TASK TO CARRY OUT.
In the records that follow, show each line where the word "HearMe" is present.

─── WORKING DATA ───

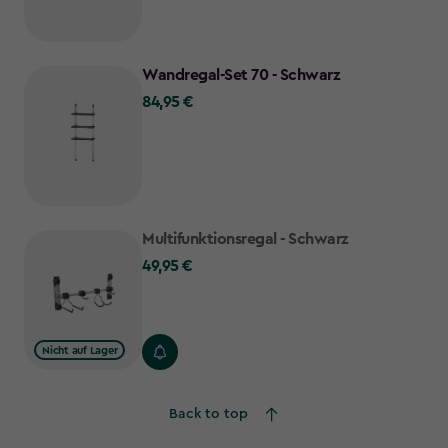
Wandregal-Set 70 - Schwarz
84,95 €
84,95
€
Multifunktionsregal - Schwarz
49,95 €
49,95
€
Nicht auf Lager
Back to top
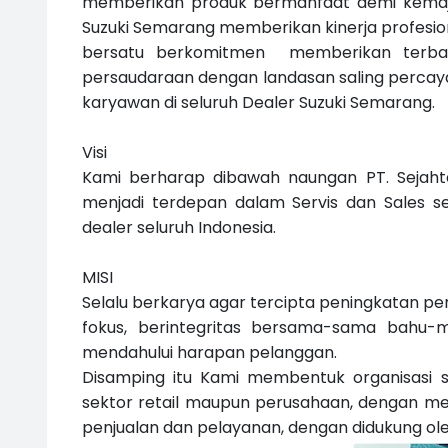
memberikan produk bermanfaat demi kemaju
Suzuki Semarang memberikan kinerja profesio
bersatu berkomitmen memberikan terbaik
persaudaraan dengan landasan saling percay
karyawan di seluruh Dealer Suzuki Semarang.
Visi
Kami berharap dibawah naungan PT. Sejahte
menjadi terdepan dalam Servis dan Sales s
dealer seluruh Indonesia.
MISI
Selalu berkarya agar tercipta peningkatan pe
fokus, berintegritas bersama-sama bahu
mendahului harapan pelanggan.
Disamping itu Kami membentuk organisasi
sektor retail maupun perusahaan, dengan me
penjualan dan pelayanan, dengan didukung oleh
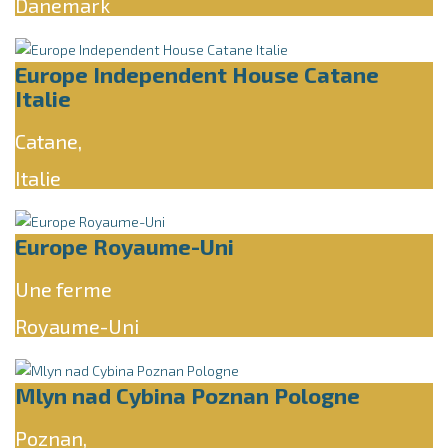
Danemark
Europe Independent House Catane
Italie
Catane,
Italie
Europe Royaume-Uni
Une ferme
Royaume-Uni
Mlyn nad Cybina Poznan Pologne
Poznan,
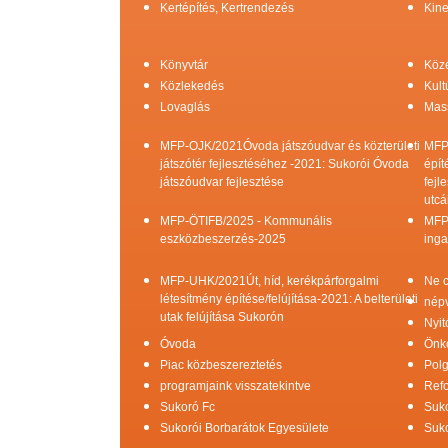
Kertépítés, Kertrendezés
Kine
Könyvtár
Köz
Közlekedés
Kult
Lovaglás
Mas
MFP-OJK/2021Óvoda játszóudvar és közterületi
MFP
játszótér fejlesztéséhez -2021: Sukorói Óvoda
épít
játszóudvar fejlesztése
fejl
utcá
MFP-ÖTIFB/2025 - Kommunális
MFP
eszközbeszerzés-2025
inga
MFP-UHK/2021Út, híd, kerékpárforgalmi
Ne c
létesítmény építése/felújítása-2021: A belterületi
népv
utak felújítása Sukorón
Nyit
Óvoda
Önk
Piac közbeszereztetés
Pol
programjaink visszatekintve
Refo
Sukoró Fc
Suko
Sukorói Borbarátok Egyesülete
Suko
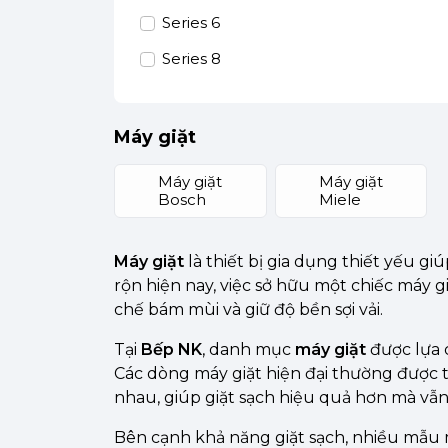
Series 6
Series 8
Máy giặt
Máy giặt
Máy giặt
Bosch
Miele
Máy giặt
là thiết bị gia dụng thiết yếu gi
rộn hiện nay, việc sở hữu một chiếc máy 
chế bám mùi và giữ độ bền sợi vải.
Tại
Bếp NK
, danh mục
máy giặt
được lựa 
Các dòng máy giặt hiện đại thường được thi
nhau, giúp giặt sạch hiệu quả hơn mà vẫn 
Bên cạnh khả năng giặt sạch, nhiều mẫu 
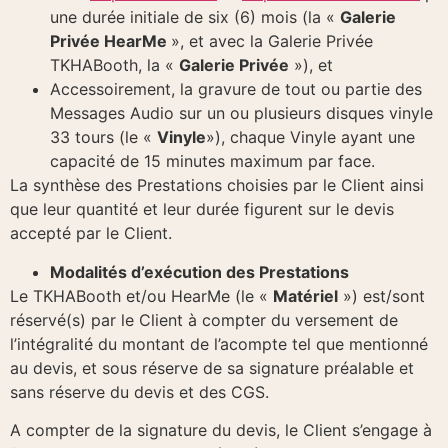
une durée initiale de six (6) mois (la «
Galerie
Privée HearMe
», et avec la Galerie Privée
TKHABooth, la «
Galerie Privée
»), et
Accessoirement, la gravure de tout ou partie des
Messages Audio sur un ou plusieurs disques vinyle
33 tours (le «
Vinyle
»), chaque Vinyle ayant une
capacité de 15 minutes maximum par face.
La synthèse des Prestations choisies par le Client ainsi
que leur quantité et leur durée figurent sur le devis
accepté par le Client.
Modalités d’exécution des Prestations
Le TKHABooth et/ou HearMe (le «
Matériel
») est/sont
réservé(s) par le Client à compter du versement de
l’intégralité du montant de l’acompte tel que mentionné
au devis, et sous réserve de sa signature préalable et
sans réserve du devis et des CGS.
A compter de la signature du devis, le Client s’engage à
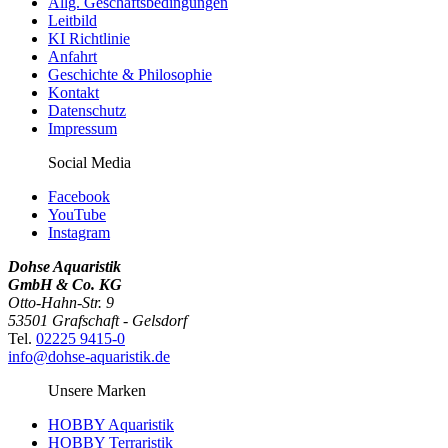
Allg. Geschäftsbedingungen
Leitbild
KI Richtlinie
Anfahrt
Geschichte & Philosophie
Kontakt
Datenschutz
Impressum
Social Media
Facebook
YouTube
Instagram
Dohse Aquaristik
GmbH & Co. KG
Otto-Hahn-Str. 9
53501 Grafschaft - Gelsdorf
Tel.
02225 9415-0
info@dohse-aquaristik.de
Unsere Marken
HOBBY Aquaristik
HOBBY Terraristik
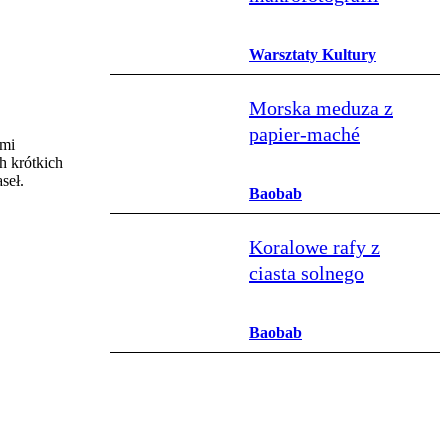
Warsztaty Kultury
Morska meduza z
papier‑maché
ami
h krótkich
seł.
Baobab
Koralowe rafy z
ciasta solnego
Baobab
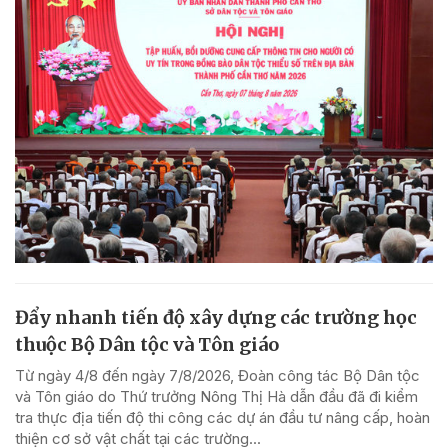
Đẩy nhanh tiến độ xây dựng các trường học
thuộc Bộ Dân tộc và Tôn giáo
Từ ngày 4/8 đến ngày 7/8/2026, Đoàn công tác Bộ Dân tộc
và Tôn giáo do Thứ trưởng Nông Thị Hà dẫn đầu đã đi kiểm
tra thực địa tiến độ thi công các dự án đầu tư nâng cấp, hoàn
thiện cơ sở vật chất tại các trường...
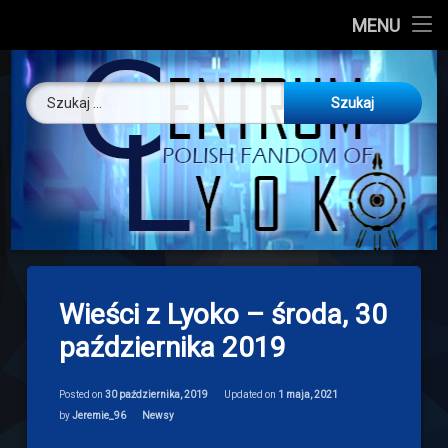
CL
MENU
Skip
About us
Centrum Ly
to
Szukaj:
content
O nas
Artykuły
Discord
Drogowskaz
Wieści z Lyoko – środa, 30
Download
października 2019
Posted on
30 października, 2019
Updated on
1 maja, 2021
Categories:
by
Jeremie_96
Newsy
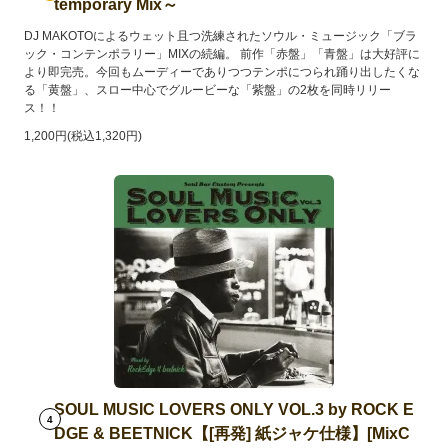
temporary Mix～
DJ MAKOTOによるウェット且つ洗練されたソウル・ミュージック「ブラ
ック・コンテンポラリー」MIXの続編。 前作「赤盤」「青盤」は大好評に
より即完売。今回もムーディーでありつつテンポにつられ踊り出したくな
る「黄盤」、スロー中心でグルービーな「紫盤」の2枚を同時リリー
ス！！
1,200円(税込1,320円)
SOUL MUSIC LOVERS ONLY VOL.3 by ROCK E
4
DGE & BEETNICK【[再発] 紙ジャケ仕様】[MixC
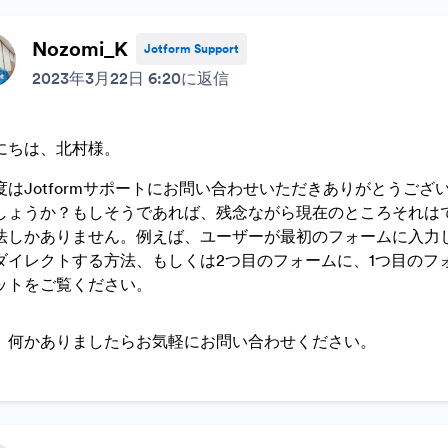
Nozomi_K
Jotform Support
2023年3月22日 6:20に返信
にちは、北村様。
度はJotformサポートにお問い合わせいただきありがとうご
しょうか？もしそうであれば、残念ながら現在のところそれは
法しかありません。例えば、ユーザーが最初のフォームに入力
ダイレクトする方法、もしくは2つ目のフォームに、1つ目のフ
ットをご覧ください。
、何かありましたらお気軽にお問い合わせください。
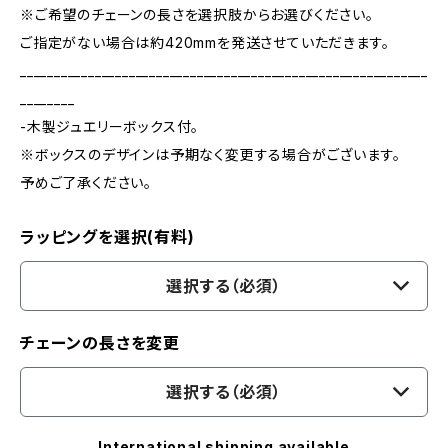
※ご希望のチェーンの長さを選択肢からお選びください。
ご指定がない場合は約420mmを発送させていただきます。
____________________________________________________________
________
-木製ジュエリーボックス付。
※ボックスのデザインは予期なく変更する場合がございます。
予めご了承ください。
ラッピングを選択(有料)
選択する（必須）
チェーンの長さを変更
選択する（必須）
International shipping available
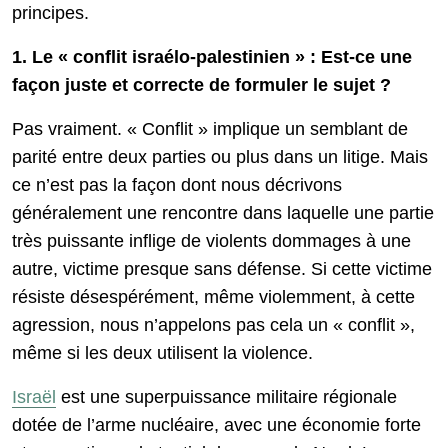
principes.
1. Le « conflit israélo-palestinien » : Est-ce une
façon juste et correcte de formuler le sujet ?
Pas vraiment. « Conflit » implique un semblant de
parité entre deux parties ou plus dans un litige. Mais
ce n’est pas la façon dont nous décrivons
généralement une rencontre dans laquelle une partie
très puissante inflige de violents dommages à une
autre, victime presque sans défense. Si cette victime
résiste désespérément, même violemment, à cette
agression, nous n’appelons pas cela un « conflit »,
même si les deux utilisent la violence.
Israël
est une superpuissance militaire régionale
dotée de l’arme nucléaire, avec une économie forte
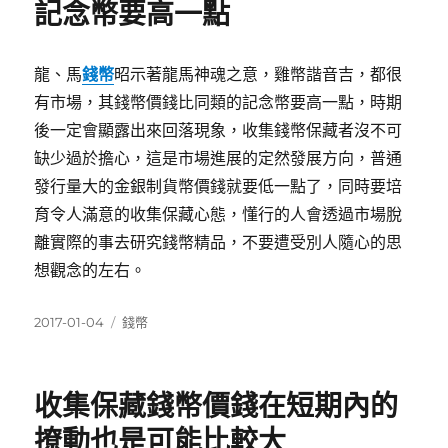
記念幣要高一點
龍、馬
錢幣
昭示著龍馬神魂之意，雞幣諧音吉，都很
有市場，其錢幣價錢比同類的記念幣要高一點，時期
後一定會顯露出來回落現象，收集錢幣保藏者沒不可
缺少過於擔心，這是市場進展的定然發展方向，普通
發行量大的金銀制貨幣價錢就要低一點了，同時要培
育令人滿意的收集保藏心態，懂行的人會透過市場脫
離實際的事去研究錢幣精品，不要遭受別人隨心的思
想觀念的左右。
發
分
2017-01-04
錢幣
佈
類
日
期:
收集保藏錢幣價錢在短期內的
撩動也是可能比較大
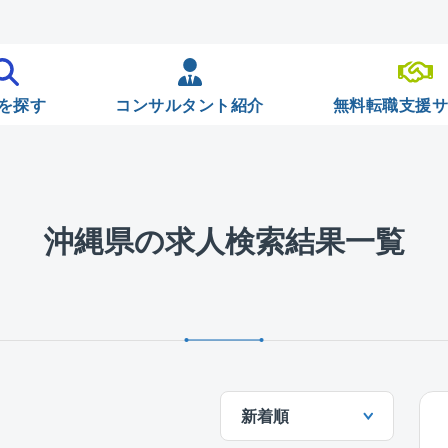
を探す
コンサルタント紹介
無料転職支援
沖縄県の求人検索結果一覧
新着順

───

TASK ANSWER.
Privée HearMe
Le TKHABooth et/ou HearMe (le «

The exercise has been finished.